Records drawn from a dataset:
+--

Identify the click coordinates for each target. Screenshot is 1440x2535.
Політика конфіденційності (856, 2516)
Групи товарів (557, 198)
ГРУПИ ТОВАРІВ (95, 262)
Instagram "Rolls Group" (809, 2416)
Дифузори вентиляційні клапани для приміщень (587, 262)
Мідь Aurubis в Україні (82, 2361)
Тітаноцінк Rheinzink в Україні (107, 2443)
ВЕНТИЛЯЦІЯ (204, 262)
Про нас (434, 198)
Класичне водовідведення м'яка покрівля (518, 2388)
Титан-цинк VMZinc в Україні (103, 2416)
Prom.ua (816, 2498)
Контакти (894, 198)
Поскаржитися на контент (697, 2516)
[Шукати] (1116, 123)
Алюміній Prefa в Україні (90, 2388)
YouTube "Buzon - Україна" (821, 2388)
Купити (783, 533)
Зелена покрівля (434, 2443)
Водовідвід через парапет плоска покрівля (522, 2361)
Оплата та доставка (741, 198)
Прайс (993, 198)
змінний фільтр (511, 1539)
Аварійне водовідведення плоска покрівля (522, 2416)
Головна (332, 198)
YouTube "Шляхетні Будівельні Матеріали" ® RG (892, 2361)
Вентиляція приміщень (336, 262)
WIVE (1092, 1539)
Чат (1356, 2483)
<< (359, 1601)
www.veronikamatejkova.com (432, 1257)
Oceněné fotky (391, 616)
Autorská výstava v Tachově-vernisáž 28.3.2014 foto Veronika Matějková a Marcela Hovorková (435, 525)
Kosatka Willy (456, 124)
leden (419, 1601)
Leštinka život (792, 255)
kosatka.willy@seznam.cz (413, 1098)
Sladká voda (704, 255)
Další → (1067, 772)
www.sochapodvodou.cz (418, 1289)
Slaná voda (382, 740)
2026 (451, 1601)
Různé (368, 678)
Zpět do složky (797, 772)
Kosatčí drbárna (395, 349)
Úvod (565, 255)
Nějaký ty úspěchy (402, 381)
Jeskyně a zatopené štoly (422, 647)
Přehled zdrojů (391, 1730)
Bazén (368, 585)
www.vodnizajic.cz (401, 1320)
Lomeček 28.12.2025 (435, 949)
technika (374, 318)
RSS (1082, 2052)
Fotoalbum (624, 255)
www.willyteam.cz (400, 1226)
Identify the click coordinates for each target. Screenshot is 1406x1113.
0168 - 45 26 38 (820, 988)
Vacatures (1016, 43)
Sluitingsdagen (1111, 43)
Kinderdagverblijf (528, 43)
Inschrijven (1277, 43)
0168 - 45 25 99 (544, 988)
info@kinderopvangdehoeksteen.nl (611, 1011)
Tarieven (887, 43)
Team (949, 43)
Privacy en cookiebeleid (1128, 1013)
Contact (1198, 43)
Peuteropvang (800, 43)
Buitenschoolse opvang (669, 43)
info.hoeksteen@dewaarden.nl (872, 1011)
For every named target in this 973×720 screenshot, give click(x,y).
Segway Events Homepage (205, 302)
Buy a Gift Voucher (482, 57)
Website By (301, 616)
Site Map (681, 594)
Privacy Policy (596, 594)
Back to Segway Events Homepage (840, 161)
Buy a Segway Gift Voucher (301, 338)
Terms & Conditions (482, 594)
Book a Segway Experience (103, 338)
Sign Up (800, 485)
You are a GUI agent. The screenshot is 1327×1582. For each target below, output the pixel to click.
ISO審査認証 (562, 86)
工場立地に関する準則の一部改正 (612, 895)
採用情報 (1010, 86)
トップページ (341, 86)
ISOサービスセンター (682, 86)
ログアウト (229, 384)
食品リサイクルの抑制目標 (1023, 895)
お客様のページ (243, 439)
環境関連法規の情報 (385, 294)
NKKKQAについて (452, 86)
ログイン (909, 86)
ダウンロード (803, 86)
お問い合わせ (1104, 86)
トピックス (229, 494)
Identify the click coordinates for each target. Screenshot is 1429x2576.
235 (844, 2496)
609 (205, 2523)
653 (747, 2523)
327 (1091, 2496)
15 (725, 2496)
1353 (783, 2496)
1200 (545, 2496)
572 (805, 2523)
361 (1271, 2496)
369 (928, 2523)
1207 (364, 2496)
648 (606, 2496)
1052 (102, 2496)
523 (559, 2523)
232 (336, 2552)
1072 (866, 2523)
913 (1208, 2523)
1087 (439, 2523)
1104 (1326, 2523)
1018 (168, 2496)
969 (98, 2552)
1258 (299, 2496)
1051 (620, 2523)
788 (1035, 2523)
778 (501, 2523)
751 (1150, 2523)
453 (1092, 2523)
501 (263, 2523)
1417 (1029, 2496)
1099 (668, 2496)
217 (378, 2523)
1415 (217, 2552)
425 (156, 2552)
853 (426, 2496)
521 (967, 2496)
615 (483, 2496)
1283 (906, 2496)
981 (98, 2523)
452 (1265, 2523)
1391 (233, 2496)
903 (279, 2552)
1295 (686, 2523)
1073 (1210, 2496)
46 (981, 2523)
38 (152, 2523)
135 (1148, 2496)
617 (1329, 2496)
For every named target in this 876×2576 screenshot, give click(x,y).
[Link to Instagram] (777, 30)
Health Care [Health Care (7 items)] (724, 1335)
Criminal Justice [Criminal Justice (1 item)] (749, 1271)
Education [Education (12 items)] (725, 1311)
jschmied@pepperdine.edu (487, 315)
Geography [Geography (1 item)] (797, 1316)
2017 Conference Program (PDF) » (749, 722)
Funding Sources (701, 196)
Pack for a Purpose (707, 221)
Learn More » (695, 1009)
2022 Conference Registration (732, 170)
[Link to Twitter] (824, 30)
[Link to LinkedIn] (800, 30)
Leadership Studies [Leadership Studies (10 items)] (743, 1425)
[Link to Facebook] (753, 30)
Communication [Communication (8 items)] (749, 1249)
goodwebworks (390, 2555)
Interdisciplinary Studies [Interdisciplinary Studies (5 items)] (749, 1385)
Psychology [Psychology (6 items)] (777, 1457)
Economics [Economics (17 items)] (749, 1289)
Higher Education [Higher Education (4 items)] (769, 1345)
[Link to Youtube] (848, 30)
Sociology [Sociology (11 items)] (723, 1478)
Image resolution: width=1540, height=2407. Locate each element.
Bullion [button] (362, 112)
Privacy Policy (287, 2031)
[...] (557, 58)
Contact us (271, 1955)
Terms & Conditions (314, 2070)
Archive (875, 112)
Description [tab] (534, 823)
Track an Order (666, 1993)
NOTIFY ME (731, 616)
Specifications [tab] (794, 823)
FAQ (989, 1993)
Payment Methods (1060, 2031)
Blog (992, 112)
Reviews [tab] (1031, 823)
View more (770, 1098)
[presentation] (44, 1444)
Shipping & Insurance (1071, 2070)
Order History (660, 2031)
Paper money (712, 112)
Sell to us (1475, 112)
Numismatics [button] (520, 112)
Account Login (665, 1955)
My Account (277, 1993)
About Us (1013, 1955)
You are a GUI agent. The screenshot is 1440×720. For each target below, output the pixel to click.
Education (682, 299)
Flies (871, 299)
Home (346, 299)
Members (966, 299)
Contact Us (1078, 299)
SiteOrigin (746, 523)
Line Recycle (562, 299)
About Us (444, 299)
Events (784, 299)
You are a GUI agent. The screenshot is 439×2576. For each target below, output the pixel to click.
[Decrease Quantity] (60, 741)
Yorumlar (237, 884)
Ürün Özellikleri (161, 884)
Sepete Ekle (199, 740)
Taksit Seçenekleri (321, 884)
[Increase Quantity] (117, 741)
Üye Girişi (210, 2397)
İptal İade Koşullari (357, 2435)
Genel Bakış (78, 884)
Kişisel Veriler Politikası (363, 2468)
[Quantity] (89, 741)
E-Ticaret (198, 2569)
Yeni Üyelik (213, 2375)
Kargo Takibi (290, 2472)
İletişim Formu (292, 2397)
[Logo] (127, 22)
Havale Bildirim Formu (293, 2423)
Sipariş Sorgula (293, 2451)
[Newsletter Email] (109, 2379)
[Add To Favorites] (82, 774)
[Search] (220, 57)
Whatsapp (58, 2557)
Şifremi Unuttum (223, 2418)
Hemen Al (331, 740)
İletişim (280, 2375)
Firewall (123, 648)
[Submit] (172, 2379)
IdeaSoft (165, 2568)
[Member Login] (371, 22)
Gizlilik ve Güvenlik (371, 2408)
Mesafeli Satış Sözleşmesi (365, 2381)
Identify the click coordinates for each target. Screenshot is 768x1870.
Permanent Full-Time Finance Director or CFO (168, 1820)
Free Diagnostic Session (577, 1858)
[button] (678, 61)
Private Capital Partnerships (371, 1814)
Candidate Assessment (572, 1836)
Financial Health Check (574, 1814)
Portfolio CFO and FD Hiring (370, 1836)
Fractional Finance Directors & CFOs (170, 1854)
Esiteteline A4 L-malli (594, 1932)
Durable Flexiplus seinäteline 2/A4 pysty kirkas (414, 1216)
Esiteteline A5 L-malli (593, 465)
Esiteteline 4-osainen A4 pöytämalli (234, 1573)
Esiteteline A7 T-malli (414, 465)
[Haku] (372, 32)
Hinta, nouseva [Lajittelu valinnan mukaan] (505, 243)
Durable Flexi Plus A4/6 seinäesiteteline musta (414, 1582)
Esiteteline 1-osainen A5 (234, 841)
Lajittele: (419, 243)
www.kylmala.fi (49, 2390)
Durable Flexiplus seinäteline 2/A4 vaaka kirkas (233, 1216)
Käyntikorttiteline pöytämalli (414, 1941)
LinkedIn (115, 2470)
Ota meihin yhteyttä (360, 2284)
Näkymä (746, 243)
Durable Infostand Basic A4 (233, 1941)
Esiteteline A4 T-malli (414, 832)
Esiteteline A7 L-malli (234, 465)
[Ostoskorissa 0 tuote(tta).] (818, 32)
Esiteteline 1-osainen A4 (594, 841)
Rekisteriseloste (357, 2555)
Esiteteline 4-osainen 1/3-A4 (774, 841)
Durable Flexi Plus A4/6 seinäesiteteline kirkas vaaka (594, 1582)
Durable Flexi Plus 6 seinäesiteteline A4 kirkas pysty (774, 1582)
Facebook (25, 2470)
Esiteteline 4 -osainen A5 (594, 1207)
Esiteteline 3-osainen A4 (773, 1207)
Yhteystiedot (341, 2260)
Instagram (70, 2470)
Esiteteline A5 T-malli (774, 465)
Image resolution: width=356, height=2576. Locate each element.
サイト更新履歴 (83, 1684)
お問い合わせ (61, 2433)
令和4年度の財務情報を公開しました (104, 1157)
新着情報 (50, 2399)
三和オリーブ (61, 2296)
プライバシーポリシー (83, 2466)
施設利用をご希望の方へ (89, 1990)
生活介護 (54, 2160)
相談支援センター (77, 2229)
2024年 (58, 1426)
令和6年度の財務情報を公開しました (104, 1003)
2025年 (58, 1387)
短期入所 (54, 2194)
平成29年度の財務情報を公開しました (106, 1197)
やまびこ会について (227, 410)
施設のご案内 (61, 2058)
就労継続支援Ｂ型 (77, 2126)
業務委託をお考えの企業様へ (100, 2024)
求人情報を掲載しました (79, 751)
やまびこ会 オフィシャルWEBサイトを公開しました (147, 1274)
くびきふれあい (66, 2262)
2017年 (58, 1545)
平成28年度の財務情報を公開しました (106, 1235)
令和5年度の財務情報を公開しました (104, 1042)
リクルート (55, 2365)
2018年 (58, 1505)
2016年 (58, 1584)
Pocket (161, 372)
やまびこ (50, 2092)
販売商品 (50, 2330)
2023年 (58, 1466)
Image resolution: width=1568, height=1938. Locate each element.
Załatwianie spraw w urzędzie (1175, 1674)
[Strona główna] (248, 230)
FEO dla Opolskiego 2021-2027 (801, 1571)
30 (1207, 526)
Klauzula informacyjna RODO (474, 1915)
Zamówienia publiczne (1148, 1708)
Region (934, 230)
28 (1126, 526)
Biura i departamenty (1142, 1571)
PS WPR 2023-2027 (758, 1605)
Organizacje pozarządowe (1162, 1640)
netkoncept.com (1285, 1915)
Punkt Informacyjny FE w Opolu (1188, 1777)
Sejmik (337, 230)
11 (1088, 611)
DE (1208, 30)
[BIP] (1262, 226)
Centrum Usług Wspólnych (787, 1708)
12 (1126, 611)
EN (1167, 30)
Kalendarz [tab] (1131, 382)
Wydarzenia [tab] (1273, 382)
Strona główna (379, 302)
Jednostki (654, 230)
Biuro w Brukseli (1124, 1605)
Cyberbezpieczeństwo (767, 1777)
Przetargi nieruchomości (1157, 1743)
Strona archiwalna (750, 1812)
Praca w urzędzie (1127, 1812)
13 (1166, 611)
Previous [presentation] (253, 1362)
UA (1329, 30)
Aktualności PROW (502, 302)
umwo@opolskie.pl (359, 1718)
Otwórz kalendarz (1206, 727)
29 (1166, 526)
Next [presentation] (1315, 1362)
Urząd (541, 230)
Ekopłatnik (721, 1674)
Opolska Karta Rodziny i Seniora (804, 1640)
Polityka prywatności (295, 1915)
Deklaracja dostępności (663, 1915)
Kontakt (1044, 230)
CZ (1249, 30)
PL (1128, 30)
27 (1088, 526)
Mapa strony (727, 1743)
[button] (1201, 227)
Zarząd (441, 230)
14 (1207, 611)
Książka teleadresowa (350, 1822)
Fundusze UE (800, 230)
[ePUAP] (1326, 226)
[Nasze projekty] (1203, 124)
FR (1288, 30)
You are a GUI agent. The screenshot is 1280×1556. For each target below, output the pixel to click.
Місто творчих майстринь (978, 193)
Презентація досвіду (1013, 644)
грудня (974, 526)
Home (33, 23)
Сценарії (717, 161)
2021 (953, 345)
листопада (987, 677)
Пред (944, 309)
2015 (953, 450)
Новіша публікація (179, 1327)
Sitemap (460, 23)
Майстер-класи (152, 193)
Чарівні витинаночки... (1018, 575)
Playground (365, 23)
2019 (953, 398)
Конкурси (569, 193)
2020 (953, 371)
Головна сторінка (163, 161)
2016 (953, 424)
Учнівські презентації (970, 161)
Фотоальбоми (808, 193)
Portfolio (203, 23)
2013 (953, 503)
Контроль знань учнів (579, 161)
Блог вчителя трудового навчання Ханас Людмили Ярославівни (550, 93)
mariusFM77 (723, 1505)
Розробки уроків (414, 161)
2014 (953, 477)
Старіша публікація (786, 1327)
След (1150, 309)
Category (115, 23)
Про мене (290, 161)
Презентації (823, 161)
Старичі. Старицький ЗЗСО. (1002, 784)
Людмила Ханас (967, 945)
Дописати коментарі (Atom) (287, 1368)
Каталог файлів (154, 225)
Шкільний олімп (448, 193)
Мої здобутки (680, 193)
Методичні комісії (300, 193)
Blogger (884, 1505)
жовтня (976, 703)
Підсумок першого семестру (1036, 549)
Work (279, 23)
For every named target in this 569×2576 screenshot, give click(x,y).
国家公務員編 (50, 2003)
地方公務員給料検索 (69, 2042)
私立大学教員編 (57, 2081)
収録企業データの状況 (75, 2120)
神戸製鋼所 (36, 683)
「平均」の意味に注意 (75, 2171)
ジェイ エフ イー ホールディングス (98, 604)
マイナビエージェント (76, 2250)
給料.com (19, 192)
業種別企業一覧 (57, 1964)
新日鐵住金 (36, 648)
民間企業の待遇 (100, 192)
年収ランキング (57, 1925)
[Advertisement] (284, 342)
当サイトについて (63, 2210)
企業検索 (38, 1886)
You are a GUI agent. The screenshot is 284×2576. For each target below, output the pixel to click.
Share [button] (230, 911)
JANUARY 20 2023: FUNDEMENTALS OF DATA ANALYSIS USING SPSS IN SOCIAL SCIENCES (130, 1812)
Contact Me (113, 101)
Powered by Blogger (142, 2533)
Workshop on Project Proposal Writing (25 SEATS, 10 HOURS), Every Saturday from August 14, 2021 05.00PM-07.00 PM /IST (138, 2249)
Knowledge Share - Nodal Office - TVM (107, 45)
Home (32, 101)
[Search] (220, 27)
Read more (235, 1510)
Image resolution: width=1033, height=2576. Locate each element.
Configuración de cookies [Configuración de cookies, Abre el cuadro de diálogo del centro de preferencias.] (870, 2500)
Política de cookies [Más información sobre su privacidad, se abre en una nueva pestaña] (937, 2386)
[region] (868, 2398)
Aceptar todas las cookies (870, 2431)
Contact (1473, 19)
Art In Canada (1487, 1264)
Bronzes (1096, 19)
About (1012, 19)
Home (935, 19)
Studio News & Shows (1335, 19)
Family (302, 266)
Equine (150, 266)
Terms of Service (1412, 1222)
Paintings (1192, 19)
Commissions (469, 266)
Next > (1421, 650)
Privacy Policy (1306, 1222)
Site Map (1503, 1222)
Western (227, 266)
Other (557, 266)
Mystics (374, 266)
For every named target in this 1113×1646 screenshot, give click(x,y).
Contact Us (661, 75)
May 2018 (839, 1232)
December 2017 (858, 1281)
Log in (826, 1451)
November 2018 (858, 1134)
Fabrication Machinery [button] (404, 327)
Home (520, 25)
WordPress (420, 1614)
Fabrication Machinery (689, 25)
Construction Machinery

+--

◆ Work instructions:
The lines in the entries above that carry the word "vaaka" must be copied.

◆ Answer for this exercise:
Durable Flexiplus seinäteline 2/A4 vaaka kirkas (233, 1216)
Durable Flexi Plus A4/6 seinäesiteteline kirkas vaaka (594, 1582)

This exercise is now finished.